How to create your own HTML Email Signatures and install them into Outlook.
I am a strong believer in not having to reinvent the wheel.
But I do like to customise and “control” what I use.
So this blog article is designed to help you do the same and it is assumed that you are familiar with HTML code and inline CSS commands and that you have already configured your emails to work with your local Outlook client on your pc.
Step 1: Use a Email Signature Online Generator
So my approach is start out by searching for an online free code generator that provides a signature presented as close to the end style as you desire.
One of my favourite tools for creating email html signatures, is that supplied by Hubspot.
You can find it here:
To get this first stage completed, it simply a process of following each of the steps in turn until you end up with a signature you are happy with.
That’s when I like to tweak and play with the HTML code, to make it work how I want.
Step 2: Customise the Signature by Editing the HTML code
You will need to use a HTML code editor, one of my favourite’s is an online free tool called Code Beautify. They provide a range of coding languages’ editors online.
You can find the HTML editor here:
Step 3: Tidy up the Code
Now, this is a bit of a tedious task, but stick with me, there is a reason why I am going to ask you to do this. Yes, it’s good to practise to outline indent the code to be more human readable and friendly, but the real win comes when you need to use the code again in the future.
One of the reasons I am writing this article is because I had spent ages around 2 years ago designing a lovely HTML email signature.
To cut a long story short, I found myself unexpectedly having to rebuild my PC due to a corrupted Windows update. Now I was lucky that I store all my files in the cloud. But as a small one-person business owner, I used the local outlook installation that comes with Windows and configure my email accounts to function with it. Now unlike a “business” who would be running Microsoft exchange, it means that such things as Email Signatures are stored locally on your machine.
That’s why, when I rebuilt my pc, I was kicking myself, I had no copies of my email signature.
I did think about this for a while and realised that some of my past sent emails, contained the said signature, and so I was able to retrieve it, but having done so, I decided that actually I wanted to pimp it up even more.
So it’s worth following my advice and tidy up the code now, because when you are done, you will be able to save the HTML raw file on your cloud in a business operations/admin folder for your business and if you ever find yourself needing to quickly reapply all your email signatures your 90% the way to recovery already.
Step 4: Make a copy of the images in use in your HTML Email Signature.
Depending on what email HTML code generator you are using the changes are you will have images built within it.

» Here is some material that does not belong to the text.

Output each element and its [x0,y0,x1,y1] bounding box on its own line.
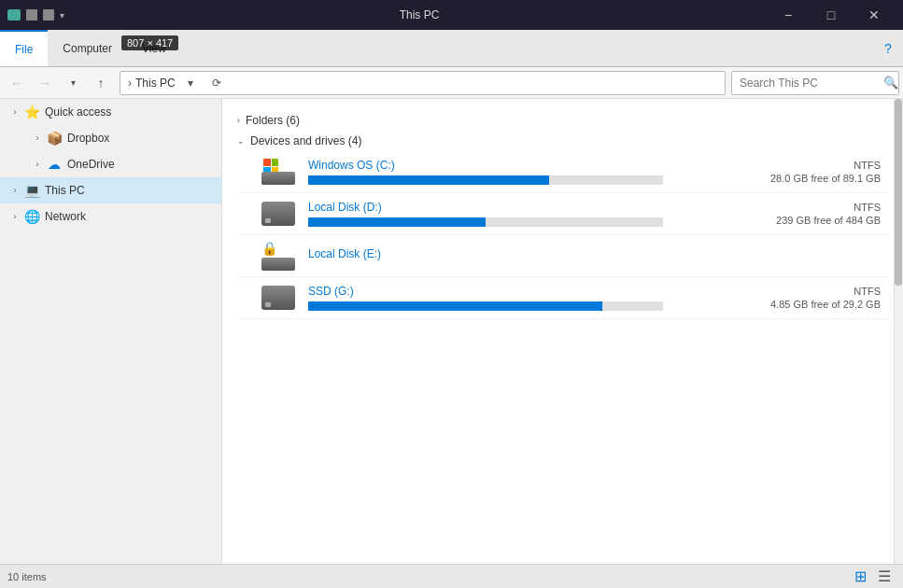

Images such as your business logo, perhaps your profile photo, or icon images for your contact information and social media sites.
Now you might be content with right clicking on each of the images and choosing “save image” but you can go one step further, and change the icon images to something more appropriate.
In this example I will say I do not like the icon image used as a website link. (Looks like a broken chain). Instead I wanted to use a different one, so I visited Icon Monstr’s website and picked out icons that I though suited my branding better.
You can visit Icon Monstr here:
Step 5: Save Images on your Own Hosting.
Now based on the above step and scenario, it’s worth saving and storing these images on your server. They will generally need to live inside a secure hosting account (https).
I normally just create a folder inside my the main directory for my website hosting and put the images directly in it via Filezilla FTP.
You can get a copy of Filezilla PC Client here:
If you are a WordPress website owner, they you will be able to use it’s media library to upload the images and grab a copy of the images URL path.
Step 6: Replace the HTML URL path to your Images
Now you need to work carefully and slowly, but for each image your signature includes, you need to swap the image file used to your own hosted version. It’s simply a task of copying and pasting the new paths.
Step 7: Additional Social Media Icons
Now the signature I chose only permitted space for 4 social media icons, I wanted 7.
I also wanted to include an email disclaimer message, so I also adjusted the html code, to include one extra row within the html table, at the very end and styled the disclaimer message to live within this location as well.
Step 8: Install into Outlook
When you are happy, make sure you click on run, to generate a preview of how your signature will present itself and from within the preview screen simply select all the content you can see and copy everything (ctrl + c).
Open Outlook, click new message.
Along the top of the screen, you will see the ‘signatures’ drop down menu.
You will need to click on “new” to create a new signature and then in the main body of the window, paste (ctrl + v) the signature you designed.
Be sure to save and test your ne signature.
Step 9: Save your HTML code – for future use
If you can return to your HTML code editor, you can copy all the code. Open notepad. Paste the code into the empty window.
Then save the file, make sure you include .html as the file extension and then put a copy of the file on your cloud storage.
Job done for future recall and use if ever it’s needed.